Have you been searching for hours for a new horse on the Internet or made trips all over the country looking for your next superstar? Our guess is that you still haven’t found “the one.” It’s time to consider buying horses and ponies at an auction! Horse auctions are known for being places where you can sometimes find a good horse for a lower price. Before you decide, however, to buy a horse at auction, here’s a shortlist of things to know before bidding at horse auctions.


Auctions don't allow returns

At horse auctions, sales are generally final. You won't have a chance to return the horse, even if you find out about a serious health issue. Every buyer should realize that he is buying the horse as-is, and that the sale will be final.


You generally won’t have a chance to test ride before buying

In most cases it is not allowed to test ride horses ahead of time, because of liability risks.


If you’re looking for specific horse breeds...

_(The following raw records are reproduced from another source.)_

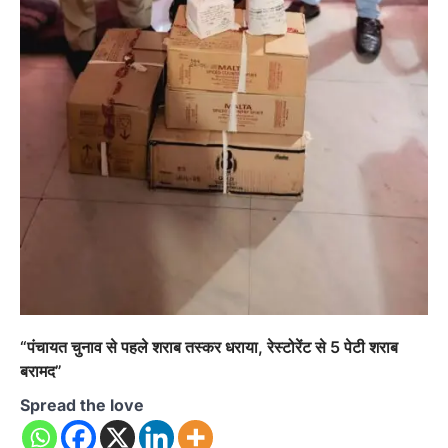
“पंचायत चुनाव से पहले शराब तस्कर धराया, रेस्टोरेंट से 5 पेटी शराब
बरामद”
Spread the love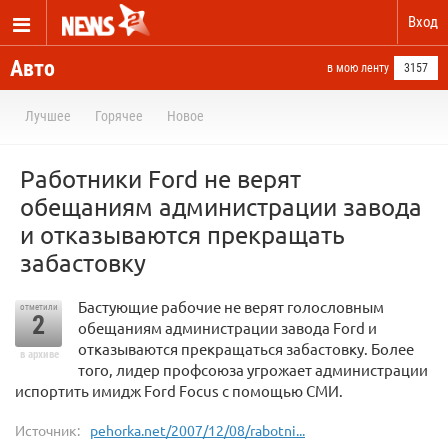
Вход
Авто
в мою ленту
3157
Лучшее
Горячее
Новое
Работники Ford не верят
обещаниям администрации завода
и отказываются прекращать
забастовку
Бастующие рабочие не верят голословным
отметили
2
обещаниям администрации завода Ford и
отказываются прекращаться забастовку. Более
в архиве
того, лидер профсоюза угрожает администрации
испортить имидж Ford Focus с помощью СМИ.
Источник:
pehorka.net/2007/12/08/rabotni...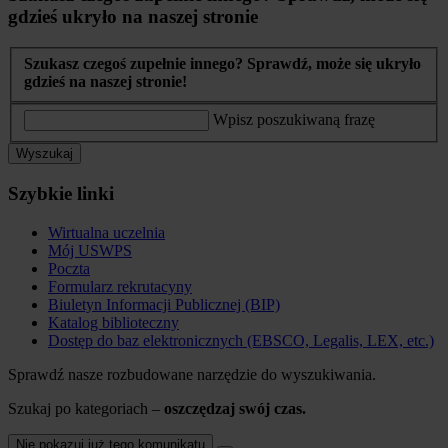
gdzieś ukryło na naszej stronie
Szukasz czegoś zupełnie innego? Sprawdź, może się ukryło
gdzieś na naszej stronie!
Wpisz poszukiwaną frazę
Wyszukaj
Szybkie linki
Wirtualna uczelnia
Mój USWPS
Poczta
Formularz rekrutacyny
Biuletyn Informacji Publicznej (BIP)
Katalog biblioteczny
Dostęp do baz elektronicznych (EBSCO, Legalis, LEX, etc.)
Sprawdź nasze rozbudowane narzędzie do wyszukiwania.
Szukaj po kategoriach –
oszczędzaj swój czas.
Nie pokazuj już tego komunikatu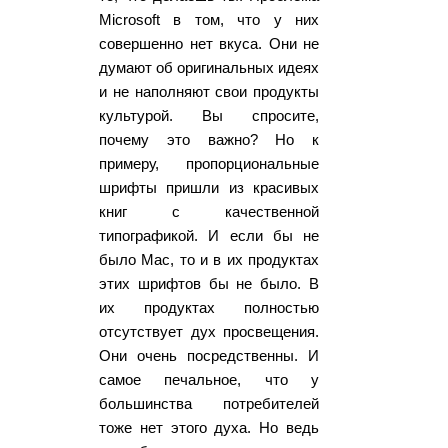
Microsoft в том, что у них
совершенно нет вкуса. Они не
думают об оригинальных идеях
и не наполняют свои продукты
культурой. Вы спросите,
почему это важно? Но к
примеру, пропорциональные
шрифты пришли из красивых
книг с качественной
типографикой. И если бы не
было Mac, то и в их продуктах
этих шрифтов бы не было. В
их продуктах полностью
отсутствует дух просвещения.
Они очень посредственны. И
самое печальное, что у
большинства потребителей
тоже нет этого духа. Но ведь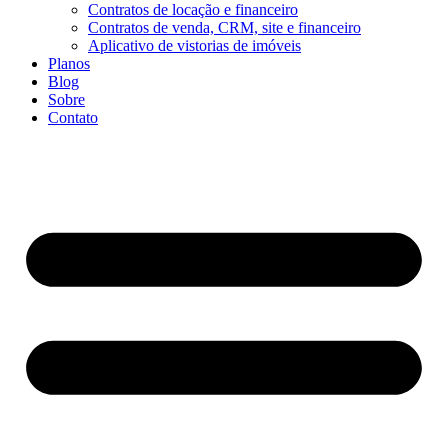
Contratos de locação e financeiro
Contratos de venda, CRM, site e financeiro
Aplicativo de vistorias de imóveis
Planos
Blog
Sobre
Contato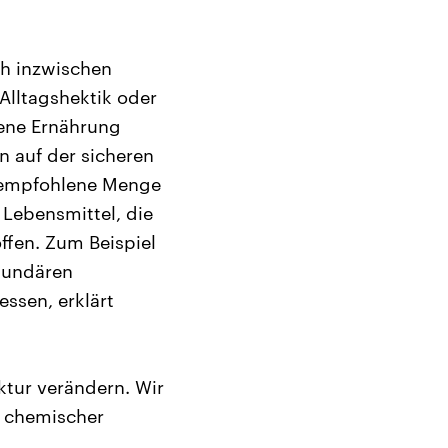
ch inzwischen
Alltagshektik oder
ene Ernährung
en auf der sicheren
e empfohlene Menge
Lebensmittel, die
ffen. Zum Beispiel
kundären
essen, erklärt
ktur verändern. Wir
n chemischer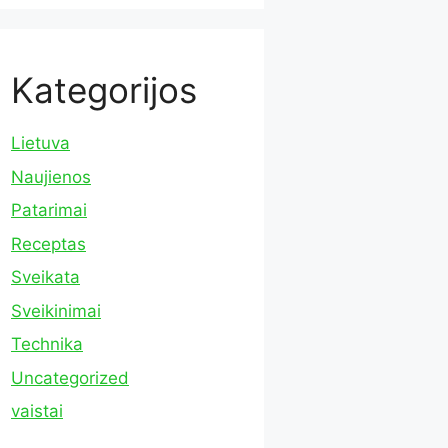
Kategorijos
Lietuva
Naujienos
Patarimai
Receptas
Sveikata
Sveikinimai
Technika
Uncategorized
vaistai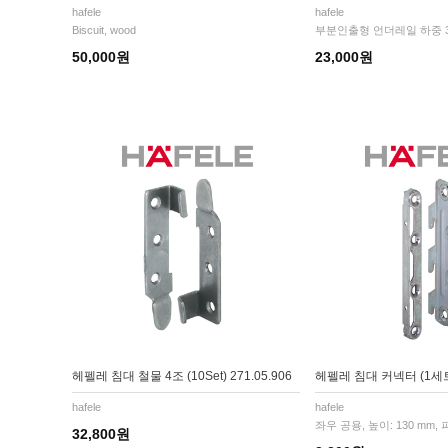
hafele
hafele
Biscuit, wood
부분인출형 언더레일 하중 3
50,000원
23,000원
헤펠레 침대 철물 4조 (10Set) 271.05.906
헤펠레 침대 커넥터 (1세트) 
hafele
hafele
좌우 공용, 높이: 130 mm
32,800원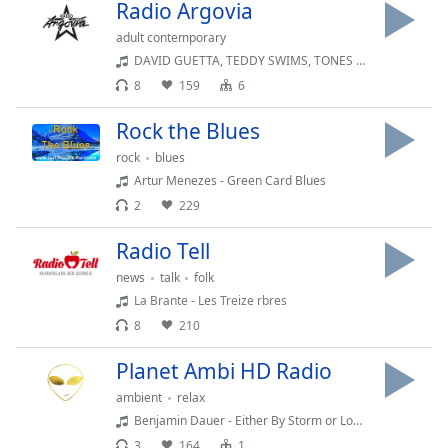
Radio Argovia
Family
adult contemporary
DAVID GUETTA, TEDDY SWIMS, TONES AND I - GONE GONE GONE
Reset
8
159
6
Done
Rock the Blues
Close
Modal
Dialog
rock
blues
End
Artur Menezes - Green Card Blues
of
2
229
dialog
window.
Radio Tell
news
talk
folk
La Brante - Les Treize rbres
8
210
Planet Ambi HD Radio
ambient
relax
Benjamin Dauer - Either By Storm or Low Frequency
3
164
1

Check that the horse has a registered passport for that breed society.


It’s easy to get swept up in the bidding

You may have your heart set on a particular horse, but be careful to keep your emotions under control when bidding. It’s easy to get swept up when you’re bidding against others, and you may find yourself spending far more than you planned.

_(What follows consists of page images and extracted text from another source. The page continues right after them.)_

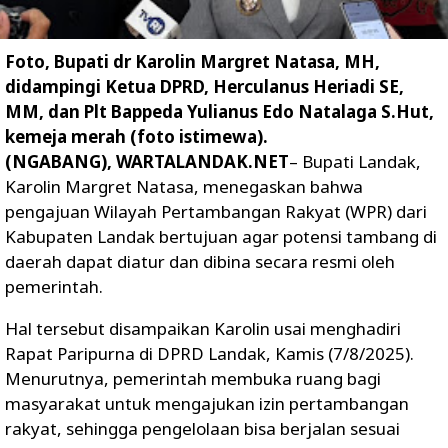
Foto, Bupati dr Karolin Margret Natasa, MH,
didampingi Ketua DPRD, Herculanus Heriadi SE,
MM, dan Plt Bappeda Yulianus Edo Natalaga S.Hut,
kemeja merah (foto istimewa).
(NGABANG), WARTALANDAK.NET
– Bupati Landak,
Karolin Margret Natasa, menegaskan bahwa
pengajuan Wilayah Pertambangan Rakyat (WPR) dari
Kabupaten Landak bertujuan agar potensi tambang di
daerah dapat diatur dan dibina secara resmi oleh
pemerintah.
Hal tersebut disampaikan Karolin usai menghadiri
Rapat Paripurna di DPRD Landak, Kamis (7/8/2025).
Menurutnya, pemerintah membuka ruang bagi
masyarakat untuk mengajukan izin pertambangan
rakyat, sehingga pengelolaan bisa berjalan sesuai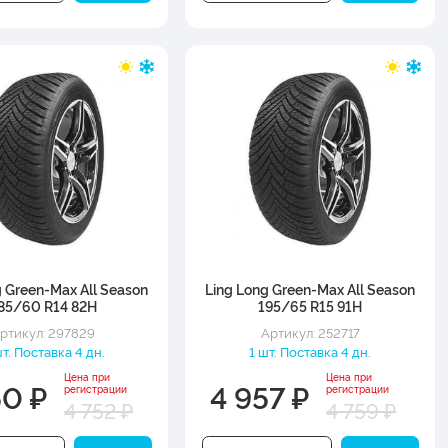
g Green-Max All Season
Ling Long Green-Max All Season
85/60 R14 82H
195/65 R15 91H
ртикул: 297829
Артикул: 252717
т. Поставка 4 дн.
1 шт. Поставка 4 дн.
Цена при
Цена при
50 ₽
4 957 ₽
регистрации
регистрации
4 752 ₽
4 759 ₽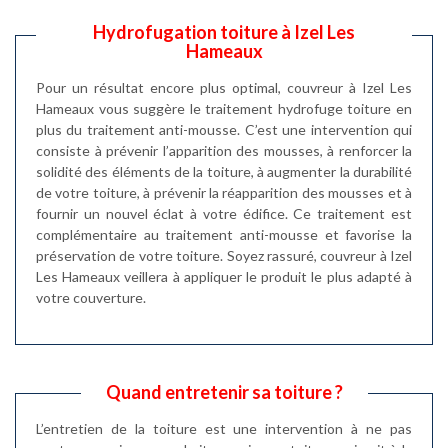
Hydrofugation toiture à Izel Les
Hameaux
Pour un résultat encore plus optimal, couvreur à Izel Les
Hameaux vous suggère le traitement hydrofuge toiture en
plus du traitement anti-mousse. C’est une intervention qui
consiste à prévenir l’apparition des mousses, à renforcer la
solidité des éléments de la toiture, à augmenter la durabilité
de votre toiture, à prévenir la réapparition des mousses et à
fournir un nouvel éclat à votre édifice. Ce traitement est
complémentaire au traitement anti-mousse et favorise la
préservation de votre toiture. Soyez rassuré, couvreur à Izel
Les Hameaux veillera à appliquer le produit le plus adapté à
votre couverture.
Quand entretenir sa toiture ?
L’entretien de la toiture est une intervention à ne pas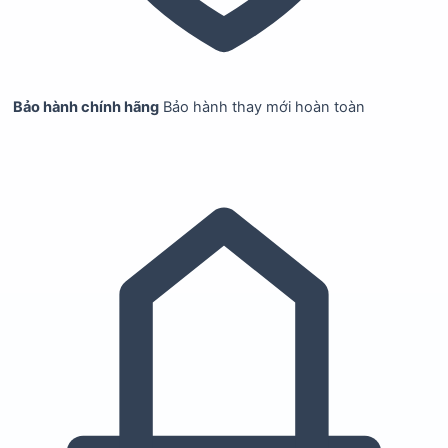
Bảo hành chính hãng
Bảo hành thay mới hoàn toàn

You never know what your new horse will be like

Buying a horse at an auction is a little bit like bringing home a mystery box. You don’t know much about the horse, its previous training, or even its character. You can never be sure about what your new horse will be like.


Your new horse will need to be quarantined

When horses are crowded together in an area like an auction, they may contract respiratory and other contagious diseases. It’s important that you quarantine any horse you buy from an auction so that he cannot pass diseases onto the other horses at your barn.


Have a few horses in mind

There may be someone else who wants to buy your dreamhorse, too! So, be prepared to have a backup, or two, later in the sale.


If you do decide to head to a horse auction, make sure to bring another experienced horse person with you. Two sets of eyes are always helpful in identifying possible pros and cons to the horses up for auction.